Getting conduct training right is an industry-wide goal. To this end, the Conduct Training Principles, published last year by the FICC Markets Standards Board (FMSB), provide a useful best practice benchmark, applicable well beyond the scope of the wholesale fixed income, commodity and currency markets. The FMSB Principles are built around the four pillars of an effective conduct training framework.
Here we discuss recent developments and trends in relation to each of these pillars.
Getting the ownership right
In this era of accountability, there is increasing recognition that the ownership of conduct training is shared between several stakeholders. Although there is no one-size-fits-all blueprint, stakeholders are likely to include Business, Compliance and HR. The FMSB proposes that roles and decision-making responsibilities should be clearly allocated and documented, with provision made for appropriate investment and resourcing, and the ongoing assessment of both coverage and effectiveness.
Getting the content right
Accountability is also perhaps the driver for a more systematic approach to module content – a greater recognition that an effective conduct training framework starts with a clear and documented linkage between a firm’s conduct risk assessment (referencing the firm’s business model, geographic presence, products, client base etc.) and the firm’s conduct training programme.
Although, in broad terms, all conduct training focuses on integrity, treating customers fairly and observing proper standards of market conduct, the scope is potentially extremely broad, ranging from high-level ethical standards to detailed and prescriptive laws and regulations. In fact, it is hard to draw the line where ‘conduct’ starts and ends.
Helpfully, the FMSB Principles contain an outline syllabus for firms to tailor, although this is just a starting point. The breadth of the conduct agenda has resulted in conduct being increasingly embedded in less obvious training topics, such as governance and leadership. In response to this widening of the conduct agenda, there is a growing drive towards creative, role-based, individually-tailored training solutions built around a risk-based syllabus that addresses each stage of the employee lifecycle (from junior new starters through to those being promoted into management roles).
By its nature, conduct-based training tends to be built around a combination of hypothetical and real-life scenarios. Although traditional compliance training approaches rely on one-dimensional right/wrong responses, there is increasing acknowledgement that the subjectivity of conduct issues calls for a more nuanced approach.
Exploring the ‘grey areas’ empowers employees to exercise and develop their ‘conduct-muscle’ by making conduct-based decisions in the safety of the training environment. This change in approach has in turn fuelled a trend towards the creation of decision-making frameworks used to guide employee conduct choices (inside and outside the training) and to promote consistent conduct responses across the firm.

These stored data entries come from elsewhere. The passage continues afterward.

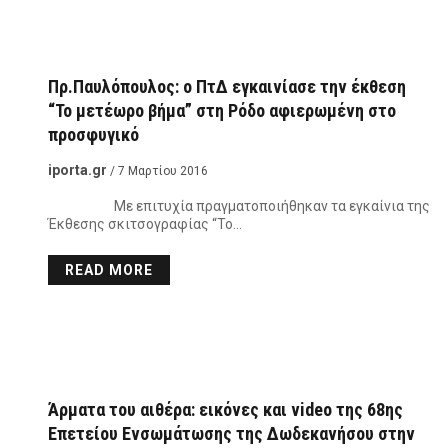
Πρ.Παυλόπουλος: ο ΠτΔ εγκαινίασε την έκθεση
“Το μετέωρο βήμα” στη Ρόδο αφιερωμένη στο
προσφυγικό
iporta.gr
/ 7 Μαρτίου 2016
Με επιτυχία πραγματοποιήθηκαν τα εγκαίνια της
Έκθεσης σκιτσογραφίας “Το…
READ MORE
Άρματα του αιθέρα: εικόνες και video της 68ης
Επετείου Ενσωμάτωσης της Δωδεκανήσου στην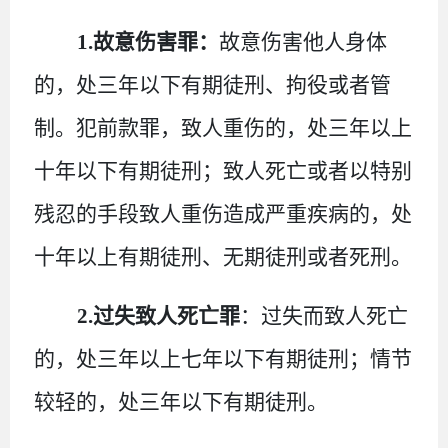
1.故意伤害罪：
故意伤害他人身体
的，处三年以下有期徒刑、拘役或者管
制。犯前款罪，致人重伤的，处三年以上
十年以下有期徒刑；致人死亡或者以特别
残忍的手段致人重伤造成严重疾病的，处
十年以上有期徒刑、无期徒刑或者死刑。
2.过失致人死亡罪
：过失而致人死亡
的，处三年以上七年以下有期徒刑；情节
较轻的，处三年以下有期徒刑。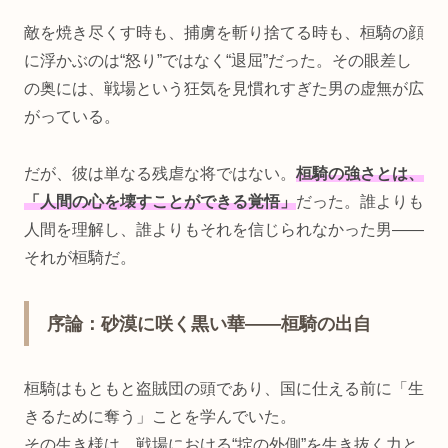
敵を焼き尽くす時も、捕虜を斬り捨てる時も、桓騎の顔
に浮かぶのは“怒り”ではなく“退屈”だった。その眼差し
の奥には、戦場という狂気を見慣れすぎた男の虚無が広
がっている。
だが、彼は単なる残虐な将ではない。
桓騎の強さとは、
「人間の心を壊すことができる覚悟」
だった。誰よりも
人間を理解し、誰よりもそれを信じられなかった男――
それが桓騎だ。
序論：砂漠に咲く黒い華――桓騎の出自
桓騎はもともと盗賊団の頭であり、国に仕える前に「生
きるために奪う」ことを学んでいた。
その生き様は、戦場における“掟の外側”を生き抜く力と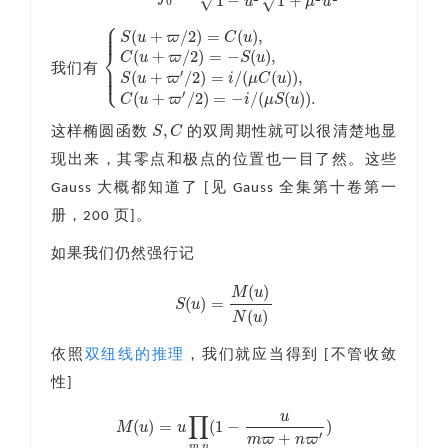
√
1
−
1
+
√
u
μ
u
0
⎧
⎪
⎪
⎪
(
+
/
2
)
=
(
)
,
S
u
ϖ
C
u
⎨
(
+
/
2
)
=
−
(
)
,
C
u
ϖ
S
u
⎪
我们有
⎪
⎩
⎪
{
S
(
u
+
ϖ
/
2
)
=
C
(
u
)
,
C
(
u
+
ϖ
/
2
)
=
−
S
(
u
)
,
S
(
u
+
ϖ
′
/
2
)
=
i
/
(
μ
C
(
u
)
)
,
C
(
′
(
+
/
2
)
=
/
(
(
)
)
,
S
u
ϖ
i
μ
C
u
′
(
+
/
2
)
=
−
/
(
(
)
)
.
C
u
ϖ
i
μ
S
u
,
S
C
这样椭圆函数
的双周期性就可以很清楚地显
S
,
C
现出来，其零点和极点的位置也一目了然。这些
Gauss 大概都知道了 [见 Gauss 全集第十卷第一
册，200 页]。
如果我们仍然强行记
(
)
M
u
(
)
=
S
u
S
(
u
)
=
M
(
u
)
N
(
u
)
(
)
N
u
依照
双纽线的推理
，我们就应当得到 [不管收敛
性]
u
∏
(
)
=
(
1
−
)
M
u
u
+
′
m
ϖ
n
ϖ
,
m
n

This trend is further underpinned by an increased focus on escalation protocols that support employees in uncertain, difficult or potentially serious conduct situations.
Getting the delivery right
Typically, conduct training is delivered through a combination of online and face-to-face modules. Both have their place and a blended, complementary approach is perhaps the most effective from a learner, outcome and cost perspective.
Creative online training can effectively present learners with the type of role-based scenarios discussed above while ensuring that a risk-based conduct syllabus is efficiently targeted. An exciting emerging development here is the use of gaming technology to deepen learners’ exploration of scenarios by enabling them to explore, choose and experience different options in a more engaging and dynamic way.
In the classroom, the move towards business-led, face-to-face training opens up the opportunity for discussion and exploration even further. Here, however, it must be acknowledged that the quality of the outcome is highly dependent on the delivery. Coaching and support for those delivering the training will maximise quality, consistency and effectiveness.
Getting the assessment right
Assessing and recording the effectiveness of conduct training has its challenges, too. Whereas traditional compliance training assessments have focused almost purely on knowledge, conduct training assessments must also encompass both understanding and behavioural change. A new approach is perhaps called for, which goes beyond reliance on the end of the course test.
One trend in this area is towards adaptive courses. Here, the assessment is positioned at the start of the module and is used to identify the learner’s training needs. This approach both reduces the training burden for the learner and maximises the effectiveness of the training by targeting it more accurately.
Another development involves a much broader approach to conduct assessments altogether, beyond reliance on the ‘snapshot’ indicator provided by a test. Emerging best practice seeks to link a range of conduct metrics, including conduct breaches, disciplinary events and employee surveys, to both the content of conduct training programmes and to annual fitness and propriety assessments at an individual, team and firm level.